Start of Data section
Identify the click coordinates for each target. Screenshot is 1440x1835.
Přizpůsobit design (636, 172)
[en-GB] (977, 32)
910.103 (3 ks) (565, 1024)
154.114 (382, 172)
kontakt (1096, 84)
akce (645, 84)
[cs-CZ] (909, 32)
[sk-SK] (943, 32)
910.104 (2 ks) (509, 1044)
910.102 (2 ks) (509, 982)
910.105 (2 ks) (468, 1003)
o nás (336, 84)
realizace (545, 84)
End of Data section
Task statement: Copy out each record above exactly, leaving nothing out.

Task output:
Identify the click coordinates for each target. Screenshot is 1440x1835.
Přizpůsobit design (636, 172)
[en-GB] (977, 32)
910.103 (3 ks) (565, 1024)
154.114 (382, 172)
kontakt (1096, 84)
akce (645, 84)
[cs-CZ] (909, 32)
[sk-SK] (943, 32)
910.104 (2 ks) (509, 1044)
910.102 (2 ks) (509, 982)
910.105 (2 ks) (468, 1003)
o nás (336, 84)
realizace (545, 84)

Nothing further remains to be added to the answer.